## [What is being asked]
Would you return each entry exactly as written, omitting any pictures?

## [Data provided]
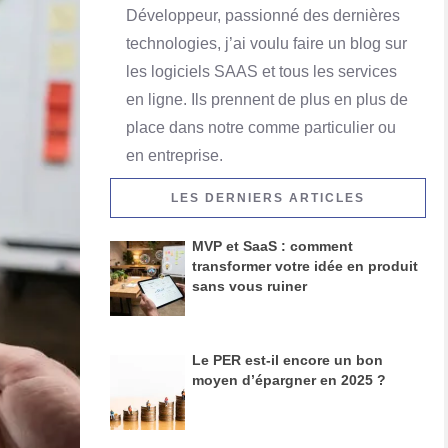
Développeur, passionné des dernières
technologies, j’ai voulu faire un blog sur
les logiciels SAAS et tous les services
en ligne. Ils prennent de plus en plus de
place dans notre comme particulier ou
en entreprise.
LES DERNIERS ARTICLES
MVP et SaaS : comment
transformer votre idée en produit
sans vous ruiner
Le PER est-il encore un bon
moyen d’épargner en 2025 ?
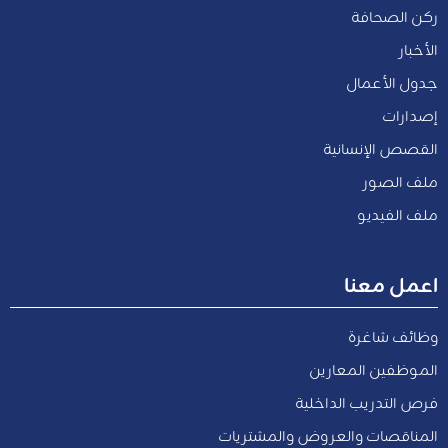
ركن الصحافة
الأخبار
جدول الأعمال
إصدارات
القصص الإنسانية
ملف الصور
ملف الفيديو
اعمل معنا
وظائف شاغرة
الموظفين المعارين
فرص التدريب الداخلية
المناقصات والعروض والمشتريات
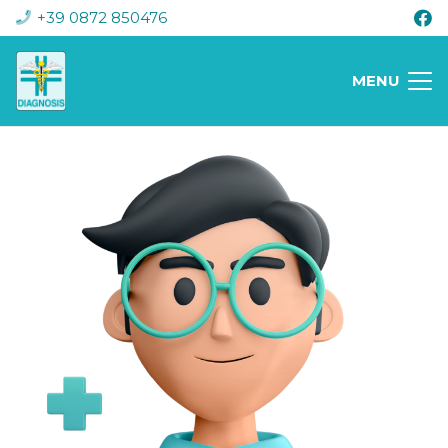
+39 0872 850476
MENU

## [Solution to the exercise]
Développeur, passionné des dernières
technologies, j’ai voulu faire un blog sur
les logiciels SAAS et tous les services
en ligne. Ils prennent de plus en plus de
place dans notre comme particulier ou
en entreprise.
LES DERNIERS ARTICLES
MVP et SaaS : comment
transformer votre idée en produit
sans vous ruiner
Le PER est-il encore un bon
moyen d’épargner en 2025 ?
ركن الصحافة
الأخبار
جدول الأعمال
إصدارات
القصص الإنسانية
ملف الصور
ملف الفيديو
اعمل معنا
وظائف شاغرة
الموظفين المعارين
فرص التدريب الداخلية
المناقصات والعروض والمشتريات
+39 0872 850476
MENU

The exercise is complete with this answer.